The procurement consequence follows quickly. A vendor whose human-oversight claim is, on inspection, client-side cannot truthfully attest compliance with Article 14(1)–(4) for a high-risk deployment. A buyer who accepts the claim and the attestation has a liability of their own. The layer that public discourse has been naming as governance theatre is, in any serious high-risk procurement now, also a compliance layer and a procurement layer.

Effective oversight, in Article 14’s sense, is server-side oversight. No other architectural form meets the requirement.

What server-side oversight looks like

If client-side oversight is the failure mode, server-side oversight is what defeats it. The architectural shape is roughly fixed, regardless of which vendor or stack supplies it.

Four properties recur in any design that holds up.

The gate is installed by the system owner, around the protected action, downstream of the caller. The caller’s framework, prompt template, or runtime does not configure it; the system that owns the action configures it. A caller that cooperates passes through it. A caller that refuses to cooperate cannot reach the action, because the gate sits between the caller and the action by topology, not by convention.

The decision is cryptographically attested to a specific person. Not a session token, not an API key, not a bearer secret in a Slack message that anyone with read access to the channel could replay. The approver authenticates with a credential that is theirs alone — in practice today, passkey or WebAuthn — and the decision is signed in a way that ties it to that credential and that approval payload. Whatever continuation the system permits depends on this signature, not on a flag in a database row.

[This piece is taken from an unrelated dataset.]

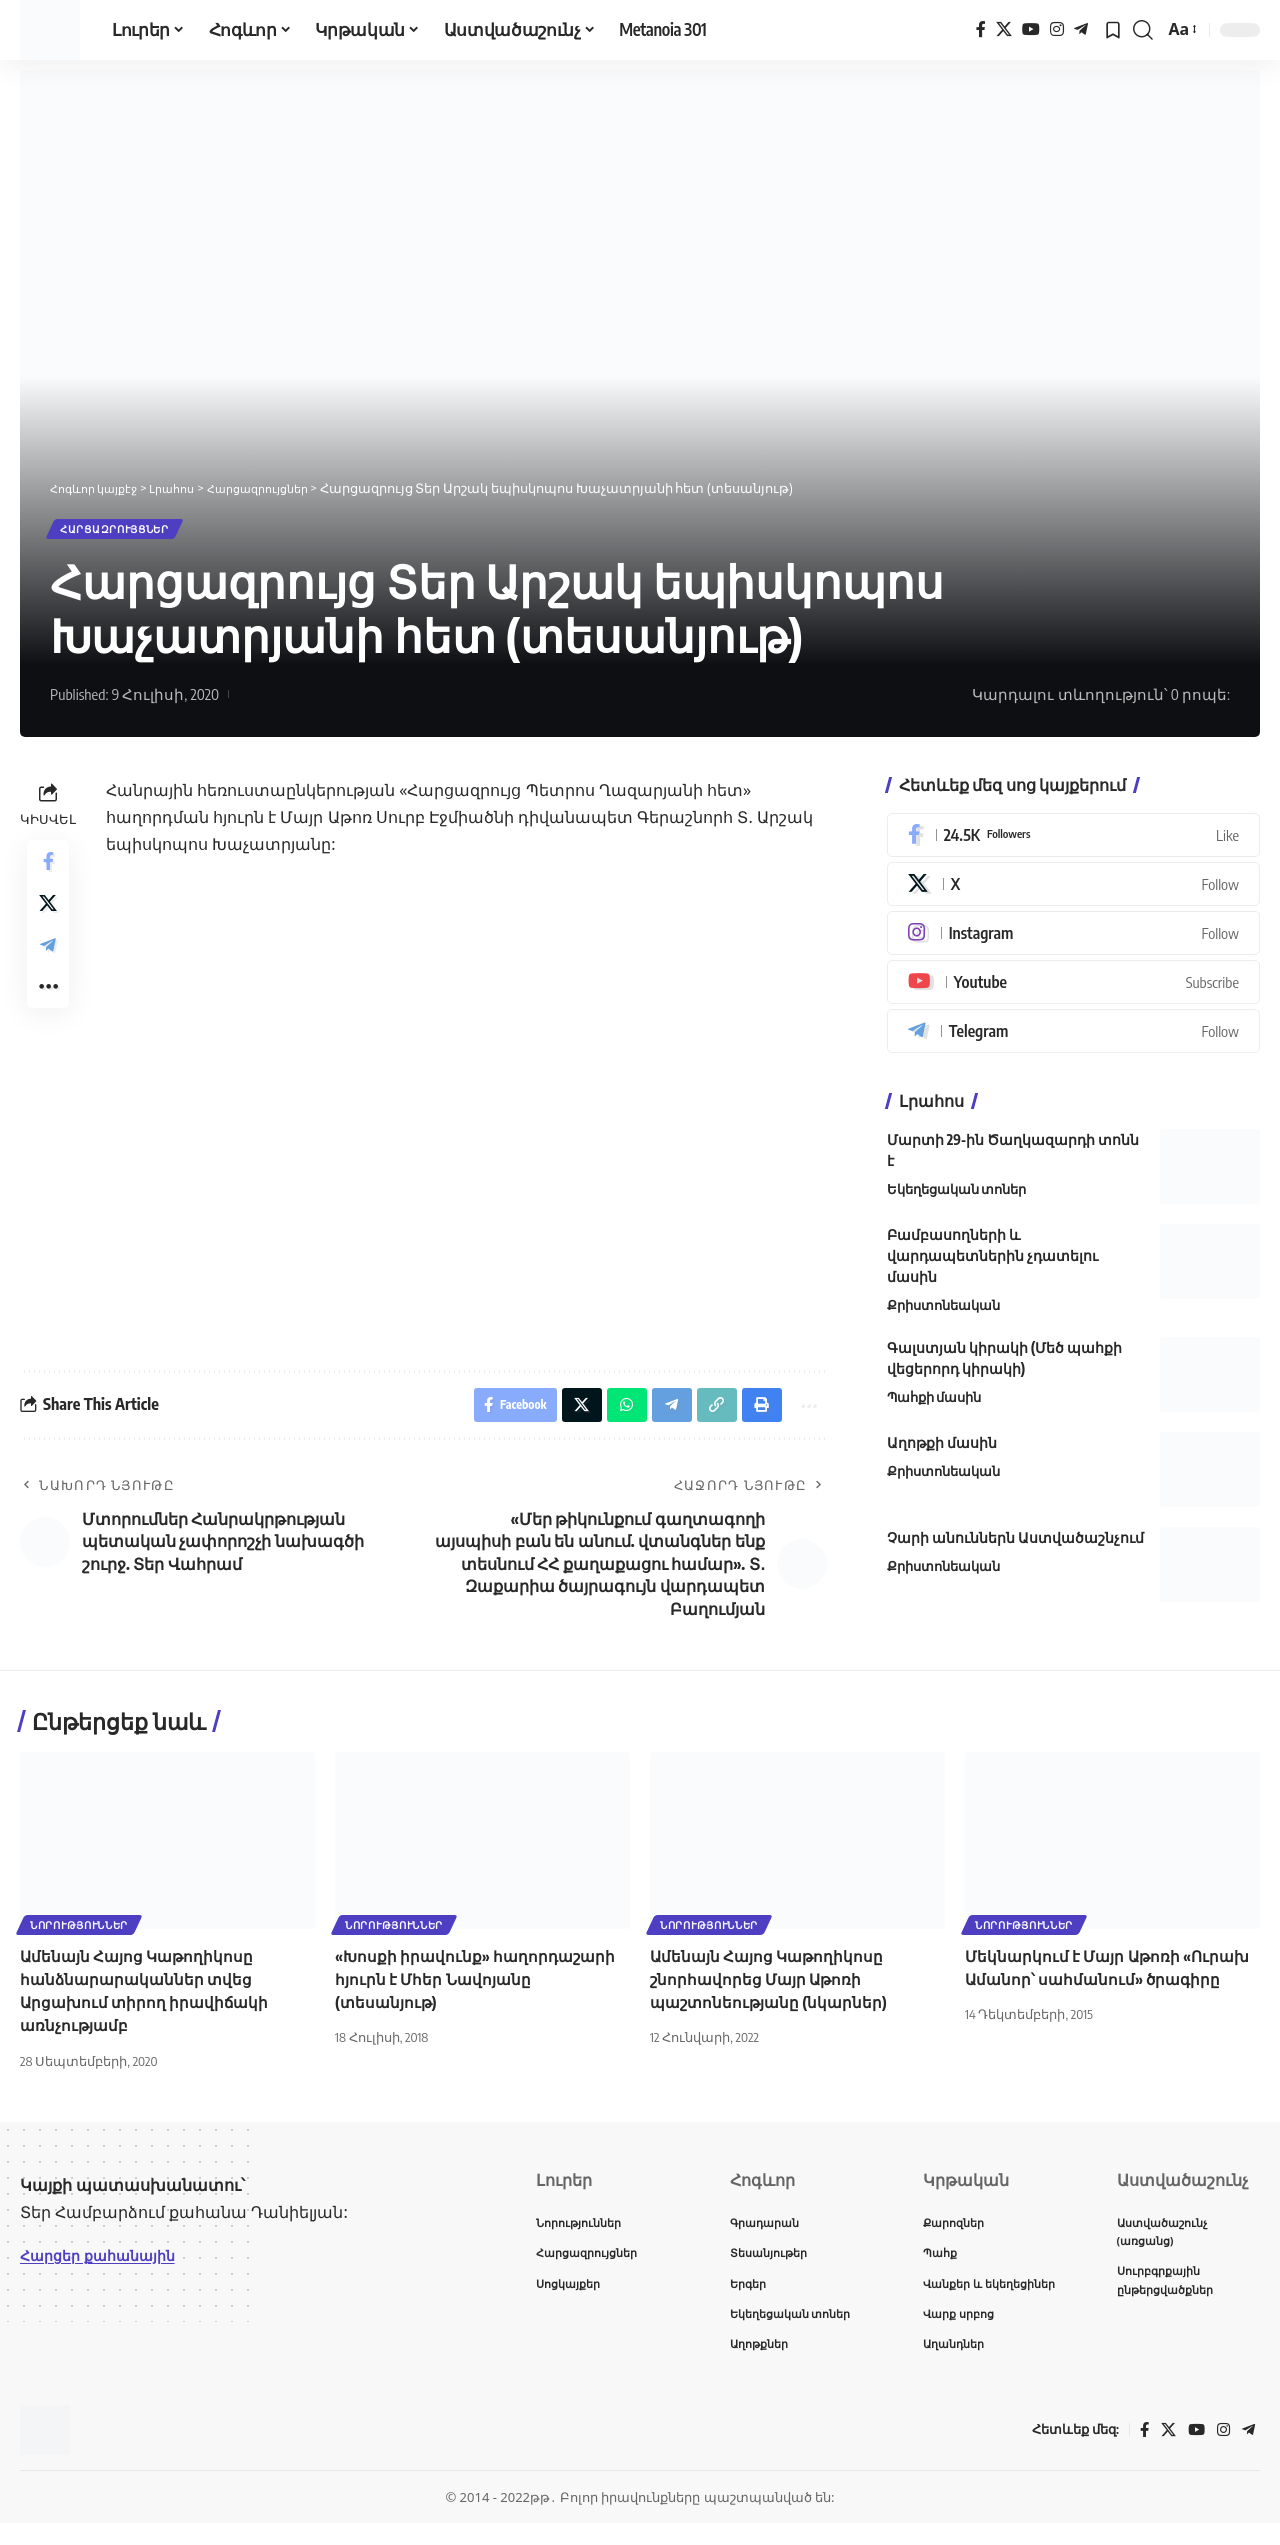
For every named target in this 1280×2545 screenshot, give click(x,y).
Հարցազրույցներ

The continuation is scoped. The approved action — refund this payment, deploy this commit, export this dataset — yields a capability that proceeds with exactly that scope and no more. Not a generic role elevation, not a session that survives the action, not a webhook secret that an attacker reading the audit log could replay against a different action. The capability is bound to action, resource, parameters, and time, and it expires.

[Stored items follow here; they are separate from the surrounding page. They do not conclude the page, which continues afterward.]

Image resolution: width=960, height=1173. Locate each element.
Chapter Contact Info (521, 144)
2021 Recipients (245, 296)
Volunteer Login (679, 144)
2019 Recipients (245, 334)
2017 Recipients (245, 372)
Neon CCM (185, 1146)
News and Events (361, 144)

The evidence is tamper-evident. The record of the request, the decision, the capability, and the outcome is written to a structure that can be independently verified — at minimum a hash chain, ideally a chain whose verification function can be run by parties outside the system that produced it. Logs describe what happened. Evidence survives a hostile audit.

Those four properties are not exotic. They are what every serious financial system has been doing for human-initiated approvals for thirty years; the only new thing is that we are now applying them to actions initiated by software. This is the problem we work on at Approva, and it is not unique to us: any architecture that meets Article 14 in a high-risk deployment will have something like this shape.

Bypassable by design

What this piece has been arguing reduces to a few claims worth restating side by side.

It says that the public discourse on AI governance has correctly named a real gap and has not yet diagnosed where the gap lives. It says that the gap is not primarily a culture problem or a procedural problem; it is an architectural problem with a precise location. It says that oversight installed by the caller is bypassable by construction, regardless of how loudly the caller promises otherwise. It says that oversight installed by the system owner around the action is binding, regardless of whether the caller cooperates. It says that EU AI Act Article 14 makes this distinction enforceable rather than rhetorical.

That is not a refinement of governance theatre. That is the mechanism the theatre framing was reaching for.

With the Article 14 readiness window open, the question every buyer should be asking — and every vendor whose pitch includes “human oversight” should expect — is no longer whether the oversight exists. It is whose architecture installs it. Oversight the caller installs is oversight the caller can omit. The hard part is not noticing the theatre. The hard part is building the gate.